African Journal of
Microbiology Research

  • Abbreviation: Afr. J. Microbiol. Res.
  • Language: English
  • ISSN: 1996-0808
  • DOI: 10.5897/AJMR
  • Start Year: 2007
  • Published Articles: 5238

Full Length Research Paper

Diversity of MRSA SCCmec elements in Pretoria region of South Africa: The problem of variation in the assigned SCCmec types by different multiplex-polymerase chain reaction (PCR) methods and a call for an African consensus

John F. Antiabong
  • John F. Antiabong
  • Department of Medical Microbiology, University of Pretoria, Gauteng, South Africa.
  • Google Scholar
Marleen M. Kock
  • Marleen M. Kock
  • Department of Medical Microbiology, University of Pretoria, Gauteng, South Africa.
  • Google Scholar
Tsidiso G Maphanga
  • Tsidiso G Maphanga
  • Department of Medical Microbiology, University of Pretoria, Gauteng, South Africa.
  • Google Scholar
Adeola M. Salawu
  • Adeola M. Salawu
  • Department of Medical Microbiology, University of Pretoria, Gauteng, South Africa.
  • Google Scholar
Marthie M. Ehlers*
  • Marthie M. Ehlers*
  • Department of Medical Microbiology, University of Pretoria, Gauteng, South Africa.
  • Google Scholar


  •  Received: 07 March 2016
  •  Accepted: 05 May 2016
  •  Published: 14 June 2016

Abstract

The SCCmec element is one of the recommended targets for MRSA characterization and several multiplex-PCR SCCmec typing methods have been developed over the past years. However, there are no data on the consistency of the SCCmec types in clinical isolates as detected by these methods. Using different previously published, commonly used M-PCR methods, this report describes the diversity of SCCmec elements in MRSA isolates in the Pretoria region of South Africa and the discrepancies observed in the assigned SCCmec types.

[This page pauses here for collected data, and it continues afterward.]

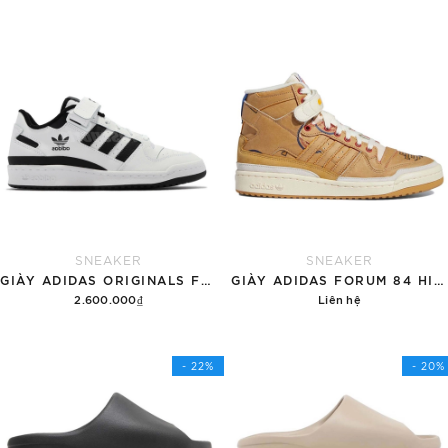
SNEAKER
SNEAKER
GIÀY ADIDAS ORIGINALS FORUM LOW 'WHITE BLACK' FY7757
GIÀY ADIDAS FORUM 84 HIGH ERIC EMANUEL MCDONALD'S ALL AMERICAN PAPER BAG
2.600.000₫
Liên hệ
Hết hàng
Chi tiết
- 22%
- 20%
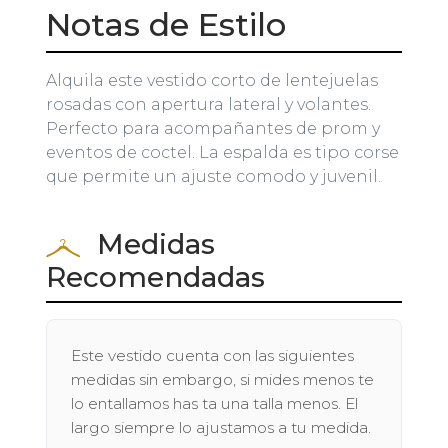
Notas de Estilo
Alquila este vestido corto de lentejuelas
rosadas con apertura lateral y volantes.
Perfecto para acompañantes de prom y
eventos de coctel. La espalda es tipo corse
que permite un ajuste comodo y juvenil.
Medidas
Recomendadas
Este vestido cuenta con las siguientes
medidas sin embargo, si mides menos te
lo entallamos has ta una talla menos. El
largo siempre lo ajustamos a tu medida.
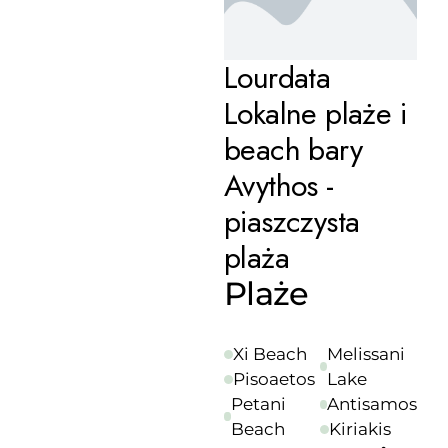
Lourdata
Lokalne plaże i
beach bary
Avythos -
piaszczysta
plaża
Plaże
Xi Beach
Melissani
Pisoaetos
Lake
Petani
Antisamos
Beach
Kiriakis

Different SCCmec types were assigned to the same clinical MRSA isolates. The discrepancies included the assignment of composite SCCmec types [(SCCmec II and SCCmecury) 20.7% (40/193)] and [(SCCmec type II+IVc) 22.3% (43/193)] to some of the clinical MRSA isolates. Summarily, the combination of the result of the M-PCR methods showed that the MRSA genotypes circulating in the healthcare facility studied potentially carried SCCmec types I, II, IV (subtypes IVa, IVb and IVd) and V. No SCCmec types III or VIII was detected among the isolates. At least 25.91% of SCCmec type IV was detected in this study, thus corroborating previous findings of the global encroachment of MRSA strains into the hospital settings. The associated epidemiological significance of these observations is discussed and we also call for an African consensus SCCmec typing method in order to allow effective epidemiological data comparison across the countries.

Key words: MRSA genotype, SCCmec elements, multiplex-polymerase chain reaction (PCR), variation.